Important: The flavor of something is from a combination of chemicals. That flavor you experience isn't just from the taste of something. It's also from the smell and even the color. Multiple senses are involved.
That concept comes into play when flavor chemists (flavorists) do their magic. Some of that magic is trial and error or chemical analysis.
Natural flavorings are extracted from "real" things. Fruit, vegetables, roots, seeds, seafood, etc. There are multiple ways to pull the flavor out of something. Let's say through heat and/or enzymes and/or biochemical reactions. Sometimes that extraction doesn't require a lab. Example: Vanillin comes from vanilla beans, and you can extract it by letting it hang out in ethanol (booze) for a while. If you want a more concentrated flavor, you just "boil" off some of the ethanol.
Just because a flavoring is natural doesn't automatically mean it's safer. The natural extract of almonds has traces of cyanide in it. Also, the artificial flavorings can be cleaner/have less impurities, and have to go through more testing. (But really, is anything ever tested enough to be 100% safe? Nope.) Fake flavorings are cheaper. They don't require growing fields of food first. The massive problem is that artificial flavors can be quite inaccurate. Strawberry comes to mind.
Artificial flavorings are chemicals combined together to mimic a flavor you're familiar with. That means the lab people have to make sure the chemicals also produce the right smell (see above).
One random chemical is butyric acid. It's found in animal fats. It stinks. Creating it is a process of its own.

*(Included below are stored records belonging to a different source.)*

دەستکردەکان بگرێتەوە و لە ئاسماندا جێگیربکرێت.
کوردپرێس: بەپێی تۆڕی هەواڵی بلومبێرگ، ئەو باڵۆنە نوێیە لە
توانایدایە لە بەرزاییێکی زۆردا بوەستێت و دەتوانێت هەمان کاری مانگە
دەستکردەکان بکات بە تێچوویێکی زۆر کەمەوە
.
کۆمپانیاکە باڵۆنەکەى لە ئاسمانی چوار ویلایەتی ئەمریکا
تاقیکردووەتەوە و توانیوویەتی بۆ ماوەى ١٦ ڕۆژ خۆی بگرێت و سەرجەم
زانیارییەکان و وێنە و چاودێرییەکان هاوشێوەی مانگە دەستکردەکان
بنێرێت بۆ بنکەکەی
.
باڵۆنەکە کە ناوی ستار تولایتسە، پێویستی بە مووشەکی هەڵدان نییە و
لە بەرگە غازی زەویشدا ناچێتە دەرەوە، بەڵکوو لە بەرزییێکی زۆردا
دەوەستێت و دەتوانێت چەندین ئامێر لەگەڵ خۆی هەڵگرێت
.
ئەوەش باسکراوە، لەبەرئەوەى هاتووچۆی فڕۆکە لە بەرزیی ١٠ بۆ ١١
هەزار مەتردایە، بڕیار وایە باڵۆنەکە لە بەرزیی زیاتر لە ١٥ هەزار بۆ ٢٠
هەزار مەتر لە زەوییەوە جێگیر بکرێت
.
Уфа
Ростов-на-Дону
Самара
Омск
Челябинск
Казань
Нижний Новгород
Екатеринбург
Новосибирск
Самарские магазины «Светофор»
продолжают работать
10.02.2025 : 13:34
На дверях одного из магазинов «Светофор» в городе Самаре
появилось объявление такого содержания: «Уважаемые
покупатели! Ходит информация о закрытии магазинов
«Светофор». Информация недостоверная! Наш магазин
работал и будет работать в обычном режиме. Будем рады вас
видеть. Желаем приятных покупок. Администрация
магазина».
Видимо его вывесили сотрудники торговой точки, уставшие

Butyric acid and butanol react together and create butyl butyrate. That smells like pineapple. Allyl hexanoate can be used in pineapple flavors, but can also be added to other flavorings, like peach.
So in one sentence...
Your flavors come from a lab and might be created with a complex recipe using ingredients you can't get at the grocery store.
Side notes:
1. Some artificial chemicals are considered safe to eat and are also used for vaping. And as you know, vaping is a big unknown.
2. Just because a chemical is natural doesn't mean it's safe to vape. There's a giant debate over the dangers of vaping natural oils.
3. People tend to hate on things they don't understand. They might assume something's not safe just because it has too many syllables. You have to know enough to realize when people are talking nonsense/uninformed/basing conclusions on partial info.